One of ANA’s high-tech planes arrived safely at Haneda Airport in Tokyo on time from Sapporo in Hokkaido to the relief of about 220 passengers aboard, the airline and airport officials said.
It was ANA’s first commercial flight of a Dreamliner since the planes were grounded worldwide after two separate incidents on Japanese-owned planes involving overheating of the lithium-ion battery packs in January.
Photo: AFP
“We have implemented full-scale preparations with some 200 test flights,” ANA vice president Hiroyuki Ito was quoted by Jiji Press as saying in Sapporo’s Shin Chitose Airport ahead of the flight’s departure.
“We will continue to make efforts so that passengers can use the planes comfortably,” Ito said.
A passenger on the flight told Tokyo Broadcasting System Television at the airport: “To be honest, I feel a sense of unease, but I want to believe in ANA.”
Last week, All Nippon announced plans to resume flights earlier than its originally planned date of Saturday this week as the airline completed safety tests.
ANA plans to restart regular flights at home and overseas, including services connecting Tokyo and major cities such as Taipei, Beijing, Frankfurt and San Jose.
After months of investigations, US authorities last month formally approved Boeing’s battery fix and Japanese regulators followed suit.
ANA said a modified Dreamliner had experienced a fault in an electrical panel earlier this month, but it insisted the glitch was too “minor” to affect the restart of services by the fuel-saving lightweight planes.
ANA operates around a third of the 50 787s that Boeing has delivered, more than half of which have now been put back into service.
On Monday last week, United Airlines resumed Boeing 787 Dreamliner flights with a service from the airline’s hub in Houston, Texas, to Chicago, Illinois.

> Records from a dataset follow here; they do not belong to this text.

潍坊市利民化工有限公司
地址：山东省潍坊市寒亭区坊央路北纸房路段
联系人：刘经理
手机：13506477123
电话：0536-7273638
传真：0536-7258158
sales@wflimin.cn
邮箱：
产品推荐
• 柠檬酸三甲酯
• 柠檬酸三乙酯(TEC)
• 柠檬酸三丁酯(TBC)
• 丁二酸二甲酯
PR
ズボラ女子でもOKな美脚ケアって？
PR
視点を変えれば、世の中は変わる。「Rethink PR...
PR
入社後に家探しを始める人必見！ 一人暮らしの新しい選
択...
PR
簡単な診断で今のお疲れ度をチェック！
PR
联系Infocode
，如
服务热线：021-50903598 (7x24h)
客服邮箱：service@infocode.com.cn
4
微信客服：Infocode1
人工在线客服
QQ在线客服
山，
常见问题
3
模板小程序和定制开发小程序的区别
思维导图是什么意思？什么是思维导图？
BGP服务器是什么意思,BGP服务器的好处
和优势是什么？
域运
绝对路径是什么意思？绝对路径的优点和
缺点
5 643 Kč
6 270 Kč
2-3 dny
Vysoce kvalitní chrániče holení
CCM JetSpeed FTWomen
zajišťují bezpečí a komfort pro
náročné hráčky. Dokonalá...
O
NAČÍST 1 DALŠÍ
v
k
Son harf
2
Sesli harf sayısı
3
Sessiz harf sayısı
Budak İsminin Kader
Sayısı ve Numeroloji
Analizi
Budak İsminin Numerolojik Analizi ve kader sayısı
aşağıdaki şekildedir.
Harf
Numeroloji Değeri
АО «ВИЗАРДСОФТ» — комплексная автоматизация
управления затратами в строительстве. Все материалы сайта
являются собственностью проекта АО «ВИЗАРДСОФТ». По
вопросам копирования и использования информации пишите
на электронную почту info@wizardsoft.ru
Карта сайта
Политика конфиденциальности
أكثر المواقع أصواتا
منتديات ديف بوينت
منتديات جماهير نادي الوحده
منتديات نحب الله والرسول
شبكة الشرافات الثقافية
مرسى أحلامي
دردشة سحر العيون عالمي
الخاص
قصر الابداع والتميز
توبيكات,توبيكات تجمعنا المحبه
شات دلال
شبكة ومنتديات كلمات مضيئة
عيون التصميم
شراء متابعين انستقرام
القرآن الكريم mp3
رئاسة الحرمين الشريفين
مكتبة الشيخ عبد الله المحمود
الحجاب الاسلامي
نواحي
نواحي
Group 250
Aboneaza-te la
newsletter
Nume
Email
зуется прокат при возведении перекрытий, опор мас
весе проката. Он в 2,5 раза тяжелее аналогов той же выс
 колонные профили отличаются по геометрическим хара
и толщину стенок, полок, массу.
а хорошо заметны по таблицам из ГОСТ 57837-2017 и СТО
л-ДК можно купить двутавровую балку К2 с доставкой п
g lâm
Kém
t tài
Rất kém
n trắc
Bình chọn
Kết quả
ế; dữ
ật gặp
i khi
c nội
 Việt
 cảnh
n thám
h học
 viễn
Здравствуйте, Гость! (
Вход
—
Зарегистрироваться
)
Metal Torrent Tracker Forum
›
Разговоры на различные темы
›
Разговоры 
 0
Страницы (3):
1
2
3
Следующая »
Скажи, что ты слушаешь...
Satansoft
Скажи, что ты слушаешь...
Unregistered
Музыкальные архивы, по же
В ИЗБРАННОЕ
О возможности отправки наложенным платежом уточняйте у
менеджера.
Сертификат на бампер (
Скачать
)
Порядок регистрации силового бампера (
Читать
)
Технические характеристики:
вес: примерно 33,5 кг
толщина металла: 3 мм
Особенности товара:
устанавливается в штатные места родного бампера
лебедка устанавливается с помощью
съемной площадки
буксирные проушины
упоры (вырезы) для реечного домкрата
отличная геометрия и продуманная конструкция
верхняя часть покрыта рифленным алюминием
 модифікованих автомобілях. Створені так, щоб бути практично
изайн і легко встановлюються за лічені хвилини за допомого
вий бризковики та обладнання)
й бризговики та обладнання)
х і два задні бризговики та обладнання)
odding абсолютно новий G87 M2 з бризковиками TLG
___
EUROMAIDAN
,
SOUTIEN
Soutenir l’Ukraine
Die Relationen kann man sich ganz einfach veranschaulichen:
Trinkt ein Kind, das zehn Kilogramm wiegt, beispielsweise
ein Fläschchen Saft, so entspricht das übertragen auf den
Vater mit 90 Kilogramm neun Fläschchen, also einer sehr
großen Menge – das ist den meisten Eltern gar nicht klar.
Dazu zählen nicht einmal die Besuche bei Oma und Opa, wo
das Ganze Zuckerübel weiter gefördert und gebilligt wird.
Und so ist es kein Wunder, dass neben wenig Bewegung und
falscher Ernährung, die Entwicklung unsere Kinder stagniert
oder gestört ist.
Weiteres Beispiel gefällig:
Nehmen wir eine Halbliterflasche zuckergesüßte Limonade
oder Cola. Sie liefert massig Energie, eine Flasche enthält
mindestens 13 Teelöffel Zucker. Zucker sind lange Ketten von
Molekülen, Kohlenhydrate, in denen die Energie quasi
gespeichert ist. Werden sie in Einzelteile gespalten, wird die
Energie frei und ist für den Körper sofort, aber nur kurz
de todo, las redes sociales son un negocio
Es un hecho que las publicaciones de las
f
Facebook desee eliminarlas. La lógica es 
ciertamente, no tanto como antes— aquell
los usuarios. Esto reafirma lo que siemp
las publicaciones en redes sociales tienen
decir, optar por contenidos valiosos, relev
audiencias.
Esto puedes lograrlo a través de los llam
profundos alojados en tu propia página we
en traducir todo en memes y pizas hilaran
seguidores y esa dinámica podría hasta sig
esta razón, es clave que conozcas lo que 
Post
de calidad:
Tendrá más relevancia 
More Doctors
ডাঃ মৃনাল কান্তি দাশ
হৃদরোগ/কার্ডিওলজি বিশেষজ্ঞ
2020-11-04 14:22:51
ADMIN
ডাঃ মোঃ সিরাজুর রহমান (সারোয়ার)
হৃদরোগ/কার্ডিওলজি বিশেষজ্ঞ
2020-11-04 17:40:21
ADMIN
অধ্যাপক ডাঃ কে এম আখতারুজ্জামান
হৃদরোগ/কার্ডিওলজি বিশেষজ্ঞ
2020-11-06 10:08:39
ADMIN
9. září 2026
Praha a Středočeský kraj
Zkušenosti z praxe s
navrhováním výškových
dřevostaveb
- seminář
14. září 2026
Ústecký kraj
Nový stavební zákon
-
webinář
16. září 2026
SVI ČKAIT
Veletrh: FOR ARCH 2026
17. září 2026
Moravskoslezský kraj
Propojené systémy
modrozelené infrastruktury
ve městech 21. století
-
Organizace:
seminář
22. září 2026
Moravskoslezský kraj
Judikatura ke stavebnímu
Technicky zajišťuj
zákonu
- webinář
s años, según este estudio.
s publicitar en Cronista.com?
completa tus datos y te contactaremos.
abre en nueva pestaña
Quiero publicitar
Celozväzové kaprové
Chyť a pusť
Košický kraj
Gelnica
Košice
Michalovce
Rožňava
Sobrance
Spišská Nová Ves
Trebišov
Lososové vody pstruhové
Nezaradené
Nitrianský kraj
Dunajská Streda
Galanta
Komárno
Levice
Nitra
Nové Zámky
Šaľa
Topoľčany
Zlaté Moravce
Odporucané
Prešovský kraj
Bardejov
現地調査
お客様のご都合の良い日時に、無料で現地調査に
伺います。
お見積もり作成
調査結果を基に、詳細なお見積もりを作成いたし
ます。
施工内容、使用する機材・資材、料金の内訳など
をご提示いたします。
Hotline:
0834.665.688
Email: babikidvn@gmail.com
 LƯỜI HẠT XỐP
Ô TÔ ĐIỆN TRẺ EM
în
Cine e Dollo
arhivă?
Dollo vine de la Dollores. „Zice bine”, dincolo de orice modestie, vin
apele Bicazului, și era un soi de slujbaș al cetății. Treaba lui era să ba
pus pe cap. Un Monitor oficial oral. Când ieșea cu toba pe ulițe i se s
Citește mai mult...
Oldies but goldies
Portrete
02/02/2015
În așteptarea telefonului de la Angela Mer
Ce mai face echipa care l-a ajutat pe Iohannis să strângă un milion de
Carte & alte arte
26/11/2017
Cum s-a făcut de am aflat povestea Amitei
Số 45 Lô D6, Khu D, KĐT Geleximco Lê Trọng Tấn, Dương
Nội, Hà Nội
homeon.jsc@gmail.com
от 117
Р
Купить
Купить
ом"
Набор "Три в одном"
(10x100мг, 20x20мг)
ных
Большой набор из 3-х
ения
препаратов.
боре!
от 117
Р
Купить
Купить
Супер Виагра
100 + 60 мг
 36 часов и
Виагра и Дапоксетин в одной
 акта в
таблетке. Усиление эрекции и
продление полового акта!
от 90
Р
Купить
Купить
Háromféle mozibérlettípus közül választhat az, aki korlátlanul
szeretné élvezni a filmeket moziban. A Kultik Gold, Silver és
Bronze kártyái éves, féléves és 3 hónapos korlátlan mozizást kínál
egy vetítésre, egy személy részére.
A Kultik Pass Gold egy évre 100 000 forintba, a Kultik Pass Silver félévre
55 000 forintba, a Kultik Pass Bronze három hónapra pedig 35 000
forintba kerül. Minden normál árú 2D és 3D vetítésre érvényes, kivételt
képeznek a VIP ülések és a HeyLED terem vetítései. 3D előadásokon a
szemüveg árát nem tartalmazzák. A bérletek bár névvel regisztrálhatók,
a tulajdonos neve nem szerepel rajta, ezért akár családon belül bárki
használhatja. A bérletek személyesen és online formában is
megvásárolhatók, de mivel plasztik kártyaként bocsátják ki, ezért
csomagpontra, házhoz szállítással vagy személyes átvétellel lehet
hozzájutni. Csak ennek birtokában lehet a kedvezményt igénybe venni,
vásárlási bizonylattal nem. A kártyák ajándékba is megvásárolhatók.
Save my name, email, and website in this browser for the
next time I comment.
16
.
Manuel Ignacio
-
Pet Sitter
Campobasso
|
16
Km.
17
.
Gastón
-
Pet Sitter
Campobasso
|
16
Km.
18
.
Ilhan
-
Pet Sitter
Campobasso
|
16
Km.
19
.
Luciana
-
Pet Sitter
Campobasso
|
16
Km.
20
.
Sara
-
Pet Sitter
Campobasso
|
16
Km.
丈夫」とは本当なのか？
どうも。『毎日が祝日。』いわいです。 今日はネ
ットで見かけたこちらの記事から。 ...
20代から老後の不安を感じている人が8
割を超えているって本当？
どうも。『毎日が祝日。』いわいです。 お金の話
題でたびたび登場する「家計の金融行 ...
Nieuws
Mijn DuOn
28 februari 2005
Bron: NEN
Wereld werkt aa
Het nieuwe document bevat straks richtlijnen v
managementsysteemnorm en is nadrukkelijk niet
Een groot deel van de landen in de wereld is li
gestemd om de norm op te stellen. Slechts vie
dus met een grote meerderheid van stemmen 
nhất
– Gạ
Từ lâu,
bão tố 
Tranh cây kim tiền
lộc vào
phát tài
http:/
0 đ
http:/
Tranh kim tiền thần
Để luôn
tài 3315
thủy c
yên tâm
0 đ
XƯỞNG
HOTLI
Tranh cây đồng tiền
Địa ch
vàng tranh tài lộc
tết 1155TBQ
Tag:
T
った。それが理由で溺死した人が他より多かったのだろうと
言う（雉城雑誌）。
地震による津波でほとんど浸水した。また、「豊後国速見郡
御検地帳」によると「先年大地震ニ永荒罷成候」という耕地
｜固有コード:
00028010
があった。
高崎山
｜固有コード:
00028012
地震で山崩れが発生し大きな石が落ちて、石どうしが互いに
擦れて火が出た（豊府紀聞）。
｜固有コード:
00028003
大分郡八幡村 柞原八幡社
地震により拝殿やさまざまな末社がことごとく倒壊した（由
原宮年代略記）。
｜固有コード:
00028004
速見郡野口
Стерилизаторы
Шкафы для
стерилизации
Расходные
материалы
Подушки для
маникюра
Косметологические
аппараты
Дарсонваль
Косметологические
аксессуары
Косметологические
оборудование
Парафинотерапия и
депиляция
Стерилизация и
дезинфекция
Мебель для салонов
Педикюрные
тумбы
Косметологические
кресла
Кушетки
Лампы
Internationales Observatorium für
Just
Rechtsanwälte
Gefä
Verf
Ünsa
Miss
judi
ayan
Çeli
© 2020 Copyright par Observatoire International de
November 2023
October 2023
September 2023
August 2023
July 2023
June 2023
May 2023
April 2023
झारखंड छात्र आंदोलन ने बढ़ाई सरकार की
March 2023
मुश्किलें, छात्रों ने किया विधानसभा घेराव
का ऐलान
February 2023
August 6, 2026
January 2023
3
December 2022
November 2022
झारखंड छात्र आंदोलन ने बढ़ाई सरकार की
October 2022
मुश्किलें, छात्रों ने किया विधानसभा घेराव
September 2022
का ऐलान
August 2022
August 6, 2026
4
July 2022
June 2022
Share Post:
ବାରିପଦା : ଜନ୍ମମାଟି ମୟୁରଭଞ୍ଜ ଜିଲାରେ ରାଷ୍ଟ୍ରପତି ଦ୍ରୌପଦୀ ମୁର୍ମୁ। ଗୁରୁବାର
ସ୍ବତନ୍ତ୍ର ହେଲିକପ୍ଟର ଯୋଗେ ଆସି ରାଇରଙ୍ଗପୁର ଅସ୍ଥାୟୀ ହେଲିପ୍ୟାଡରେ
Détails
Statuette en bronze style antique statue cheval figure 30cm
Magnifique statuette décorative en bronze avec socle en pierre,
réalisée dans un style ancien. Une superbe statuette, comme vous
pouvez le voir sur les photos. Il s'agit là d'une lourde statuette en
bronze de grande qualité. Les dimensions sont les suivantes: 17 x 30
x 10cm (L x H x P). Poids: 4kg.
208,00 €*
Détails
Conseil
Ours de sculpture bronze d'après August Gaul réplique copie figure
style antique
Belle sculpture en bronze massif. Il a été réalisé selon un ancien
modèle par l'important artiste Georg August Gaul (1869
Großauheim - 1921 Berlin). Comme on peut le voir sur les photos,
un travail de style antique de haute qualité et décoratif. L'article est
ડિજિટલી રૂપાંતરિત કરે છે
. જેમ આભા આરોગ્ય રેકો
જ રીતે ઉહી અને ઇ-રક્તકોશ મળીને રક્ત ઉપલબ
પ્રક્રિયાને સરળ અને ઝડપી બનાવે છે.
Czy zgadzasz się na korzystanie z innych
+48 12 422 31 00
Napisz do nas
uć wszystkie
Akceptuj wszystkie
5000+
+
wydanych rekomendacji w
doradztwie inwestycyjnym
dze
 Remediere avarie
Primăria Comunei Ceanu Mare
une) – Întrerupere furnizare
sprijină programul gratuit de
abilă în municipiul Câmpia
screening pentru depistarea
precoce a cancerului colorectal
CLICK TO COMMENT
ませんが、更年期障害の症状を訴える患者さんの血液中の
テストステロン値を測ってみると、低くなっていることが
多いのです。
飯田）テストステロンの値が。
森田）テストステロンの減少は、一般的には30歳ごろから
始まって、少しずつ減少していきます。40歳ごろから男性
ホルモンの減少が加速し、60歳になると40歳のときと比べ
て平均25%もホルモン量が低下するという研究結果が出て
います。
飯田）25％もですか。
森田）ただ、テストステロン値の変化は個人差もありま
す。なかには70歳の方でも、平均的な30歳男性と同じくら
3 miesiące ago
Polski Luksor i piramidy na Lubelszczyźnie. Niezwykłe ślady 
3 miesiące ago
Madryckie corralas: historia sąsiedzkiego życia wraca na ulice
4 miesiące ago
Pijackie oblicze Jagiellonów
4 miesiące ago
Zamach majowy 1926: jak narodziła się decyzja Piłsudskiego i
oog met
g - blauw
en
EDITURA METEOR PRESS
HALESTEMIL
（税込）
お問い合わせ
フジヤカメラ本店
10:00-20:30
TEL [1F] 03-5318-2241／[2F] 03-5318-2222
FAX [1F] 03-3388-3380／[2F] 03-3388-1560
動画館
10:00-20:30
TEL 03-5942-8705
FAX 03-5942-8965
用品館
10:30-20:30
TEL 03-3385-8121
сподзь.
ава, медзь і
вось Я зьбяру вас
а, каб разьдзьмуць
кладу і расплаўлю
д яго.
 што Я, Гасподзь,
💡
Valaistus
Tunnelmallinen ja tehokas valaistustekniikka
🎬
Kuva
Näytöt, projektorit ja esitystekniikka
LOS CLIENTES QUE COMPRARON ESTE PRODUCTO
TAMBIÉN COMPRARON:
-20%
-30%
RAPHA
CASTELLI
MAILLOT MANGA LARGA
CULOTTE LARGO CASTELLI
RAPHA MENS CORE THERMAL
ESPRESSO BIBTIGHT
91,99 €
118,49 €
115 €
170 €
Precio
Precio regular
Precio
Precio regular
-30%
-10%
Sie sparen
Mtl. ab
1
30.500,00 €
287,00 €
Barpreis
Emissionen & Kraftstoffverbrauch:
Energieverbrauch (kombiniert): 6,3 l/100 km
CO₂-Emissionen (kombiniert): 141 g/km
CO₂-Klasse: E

Ethiopian Airlines was the first carrier to resume service late last month, and Air India, which owns six Boeing 787s, also restarted flights last week.
ANA began testing its Dreamliner fleet at the end of last month, with a two-hour flight from Haneda Airport that had ANA chairman Shinichiro Ito and Boeing Commercial Airplanes chief execuitve officer Ray Conner aboard as part of a push to reassure Japanese consumers the plane was safe.